[[ Provided data, beginning ]]

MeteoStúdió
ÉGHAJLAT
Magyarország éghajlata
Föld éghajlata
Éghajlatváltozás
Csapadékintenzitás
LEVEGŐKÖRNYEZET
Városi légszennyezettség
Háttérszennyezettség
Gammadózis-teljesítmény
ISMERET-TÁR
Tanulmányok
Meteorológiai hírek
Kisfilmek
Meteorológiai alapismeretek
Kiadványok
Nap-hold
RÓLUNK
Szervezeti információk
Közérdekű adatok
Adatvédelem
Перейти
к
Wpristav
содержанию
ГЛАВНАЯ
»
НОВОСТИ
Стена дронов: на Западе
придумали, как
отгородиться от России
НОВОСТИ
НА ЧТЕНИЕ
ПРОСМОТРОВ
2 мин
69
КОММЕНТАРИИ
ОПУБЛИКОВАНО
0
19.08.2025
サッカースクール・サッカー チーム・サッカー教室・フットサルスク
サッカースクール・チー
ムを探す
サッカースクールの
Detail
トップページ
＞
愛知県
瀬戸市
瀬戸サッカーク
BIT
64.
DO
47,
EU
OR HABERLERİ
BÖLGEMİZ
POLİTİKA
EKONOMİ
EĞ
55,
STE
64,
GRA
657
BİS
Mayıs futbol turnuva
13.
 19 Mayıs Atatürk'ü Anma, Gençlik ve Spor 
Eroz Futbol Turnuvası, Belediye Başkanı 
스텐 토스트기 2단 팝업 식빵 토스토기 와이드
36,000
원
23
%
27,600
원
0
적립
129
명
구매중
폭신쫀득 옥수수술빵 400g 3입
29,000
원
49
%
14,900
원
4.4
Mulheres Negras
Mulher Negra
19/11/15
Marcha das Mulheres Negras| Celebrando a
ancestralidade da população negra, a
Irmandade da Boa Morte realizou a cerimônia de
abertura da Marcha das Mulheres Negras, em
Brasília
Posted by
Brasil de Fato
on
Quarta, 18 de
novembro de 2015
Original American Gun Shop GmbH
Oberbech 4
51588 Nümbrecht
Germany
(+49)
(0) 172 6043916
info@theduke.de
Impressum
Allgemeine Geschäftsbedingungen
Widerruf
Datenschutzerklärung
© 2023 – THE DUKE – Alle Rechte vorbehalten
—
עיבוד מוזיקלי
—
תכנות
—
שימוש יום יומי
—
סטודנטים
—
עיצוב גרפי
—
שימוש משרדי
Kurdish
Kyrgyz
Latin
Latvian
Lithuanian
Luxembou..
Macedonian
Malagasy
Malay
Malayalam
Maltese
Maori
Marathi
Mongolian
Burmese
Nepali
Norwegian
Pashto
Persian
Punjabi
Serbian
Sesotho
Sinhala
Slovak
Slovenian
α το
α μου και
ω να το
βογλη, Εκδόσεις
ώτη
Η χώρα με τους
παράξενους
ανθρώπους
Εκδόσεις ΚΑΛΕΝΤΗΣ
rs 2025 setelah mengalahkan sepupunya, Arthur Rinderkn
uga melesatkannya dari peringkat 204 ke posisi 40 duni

[[ Provided data, end ]]

• Work to complete: Go through the entries above, and wherever a line holds the word "Marcha", copy that line.

• Exercise output:
Marcha das Mulheres Negras| Celebrando a
abertura da Marcha das Mulheres Negras, em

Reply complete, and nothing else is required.